Roberts grew up in Lafayette, Louisiana, in a poor family that he has described as “besieged by the early signs of our nation’s social decay.” His grandparents helped raise him after his parents split when he was 4; his teenage brother took his own life when Roberts was 9. His mother qualified for subsidized housing, and Roberts received free or reduced-price lunches in the public schools.
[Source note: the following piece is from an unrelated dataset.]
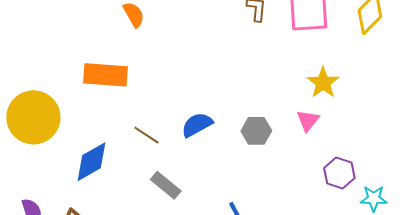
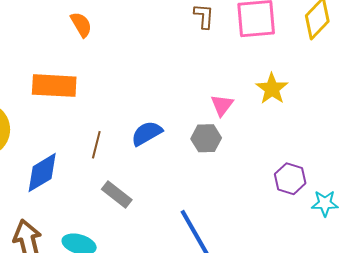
pink triangle: (308, 120) -> (222, 105), moved
brown line: (146, 135) -> (96, 145), turned 72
I asked if his personal experience led him to value the social safety net that is typically associated with liberal policies. “As a conservative, not a libertarian, I believe — and we at Heritage believe — in the safety nets,” he said. “What became a real vital part of my conservatism — maybe the second most important part after my faith — is that those programs work really well when they work in conjunction with healthy institutions of civil society. Of course, the most important institution I didn’t have, which is the nuclear family. But I had the church, I had my extended family … the Boy Scouts. … My biggest motivation as a conservative, far more important than anything I have to say on national security, at least as far as I’m concerned, is rehabilitating those things. … That’s the America I want to rebuild, and that’s an America where I think very diverse peoples can flourish. … That’s my big passion as a conservative, from that boyhood experience.”
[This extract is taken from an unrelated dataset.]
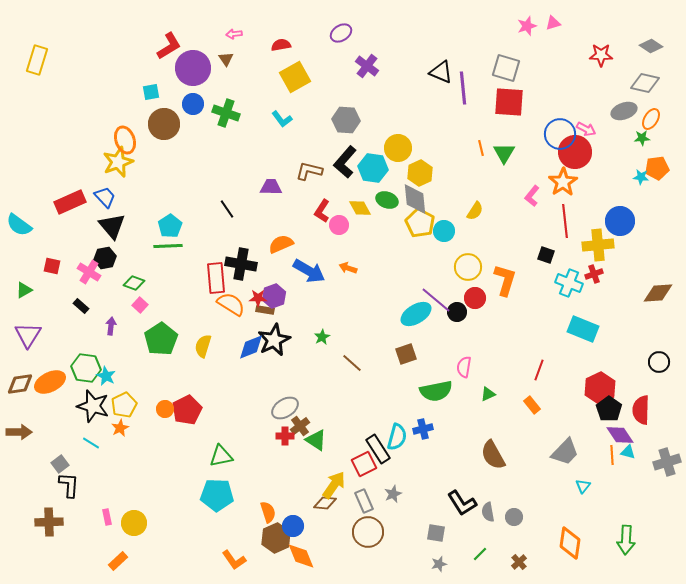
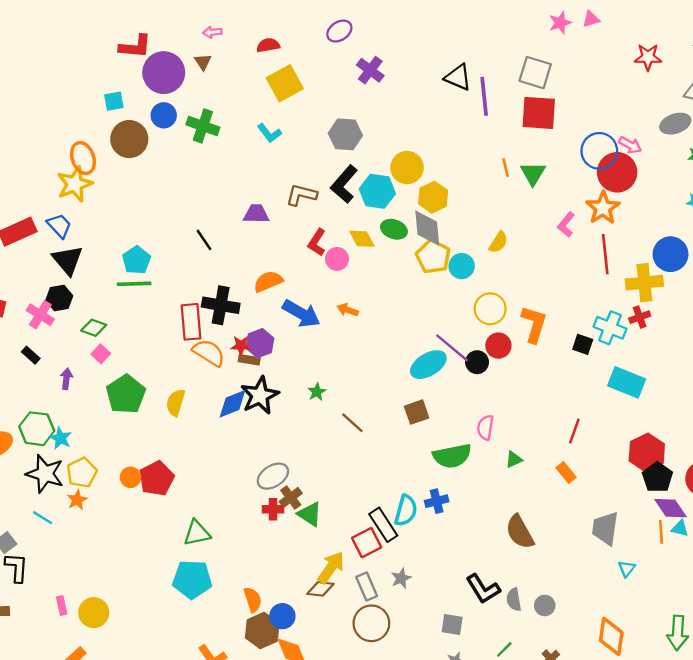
red L-shape: (169, 46) -> (135, 46), turned 36
black square: (546, 255) -> (583, 344), moved
gray trapezoid: (565, 452) -> (605, 528), turned 144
As a high school senior in 1992, Roberts helped organize a Louisiana rally for Pat Buchanan, who was challenging incumbent President George H. W. Bush in the GOP primary with an insurgent anti-trade, America First, culture war message. The crowd of 600 ate crawfish étouffée and many wore ashes from that morning’s Ash Wednesday services, the Chicago Tribune reported. A few months later, Roberts finagled his way onto the GOP convention floor in Houston where Buchanan delivered an instantly controversial address. “There is a religious war going on in this country,” Buchanan declared. “It is a cultural war, as critical to the kind of nation we shall be as the Cold War itself, for this war is for the soul of America.” Roberts still quotes that speech, and there is more than a little Buchanan both in his conservatism and in that of the latter-day America First populist-nationalists inspired by Trump.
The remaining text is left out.